I'd be more than happy to have a look at your workflow. Where does it live? I tried the repo mentioned in the README but that seems to be just a folder with the workflow outputs, not the source code of the workflow that makes the datasets. |
@corneliusroemer Thank you! My group is actually very interested in developing something for Chikungunya, especially since the center where I'm working on my doctorate may soon start monitoring this pathogen. We're excited about the possibilities!
You're absolutely right—the links currently lead to the outputs because, to be honest, I'm still learning a lot about the tool. Everything I've done so far has been a bit of a manual, brute-force effort, hahaha! But I'm working on getting more organized! |
Great, let me know if want to make CHIKV or similar, I'm happy to help! Regarding workflow organization, I recommend you look into snakemake. It's how I make all my workflows. See e.g. the mpox one: https://github.com/nextstrain/mpox/tree/master/nextclade |
@corneliusroemer Thanks a lot! We’ll definitely get in touch when we start on CHIKV or something similar.
I wanted to let you know that your m-pox folder was incredibly helpful in showing me how to set up my workflow. Take a look!! The process kicks off after the trees are created because, as I mentioned before, it was built using representative trees from a lot more samples, generated by another team member. |
It's amazing! I'll have a thorough look once I have a little more free time, I'm super busy with https://pathoplexus.org/ at the moment (that contributed to the delay, sorry for that!)
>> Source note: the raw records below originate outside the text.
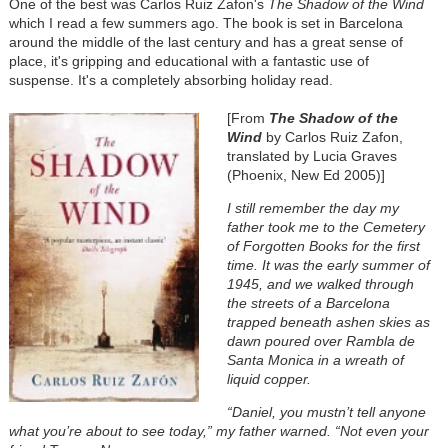
One of the best was Carlos Ruiz Zafon's
The Shadow of the Wind
which I read a few summers ago. The book is set in Barcelona
around the middle of the last century and has a great sense of
place, it's gripping and educational with a fantastic use of
suspense. It's a completely absorbing holiday read.
[From
The Shadow of the
Wind
by Carlos Ruiz Zafon,
translated by Lucia Graves
(Phoenix, New Ed 2005)]
I still remember the day my
father took me to the Cemetery
of Forgotten Books for the first
time. It was the early summer of
1945, and we walked through
the streets of a Barcelona
trapped beneath ashen skies as
dawn poured over Rambla de
Santa Monica in a wreath of
liquid copper.
“Daniel, you mustn’t tell anyone
what you’re about to see today,” my father warned. “Not even your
Great! That's good to know. I will merge your PR and release - congratulations on this fantastic work! Please open a PR/issue or write an email if you'd like to contribute datasets for other pathogens. |
@corneliusroemer Thank you so much! Do you have any idea when the dataset might be released on the Nextclade site? We’re wrapping up the manuscript submission, and it would be fantastic if we could include the announcement in the final version. 😊 Additionally, I'm excited to collaborate on creating new datasets for other pathogens! |
I will release now, it's on master already: master.clades.nextstrain.org - but release will follow in <1hr - thanks for the reminder I got interrupted by some urgent pathoplexus.org thing again. |
@jamessiqueirap here we go - it's released on release branch - will take another 5min until you can see it on clades.nextstrain.org - but it will be there soon. Ping me if not! https://github.com/nextstrain/nextclade_data/releases/tag/2024-08-31--20-44-06Z |
@jamessiqueirap it's live on clades.nextstrain.org For the manuscript, you can provide a link that automatically selects the right dataset like this:
Try it out: https://clades.nextstrain.org/?dataset-name=community/v-gen-lab/dengue/denv1 |
@corneliusroemer Awesome! thank you! |
No, thank you 😄 |
There was a problem hiding this comment.
Choose a reason for hiding this comment
The reason will be displayed to describe this comment to others. Learn more.
Great stuff
These datasets are based on the dengue virus lineage systems described by Verity et al., 2024, and are suitable for the analysis of viral sequences from the four dengue virus serotypes.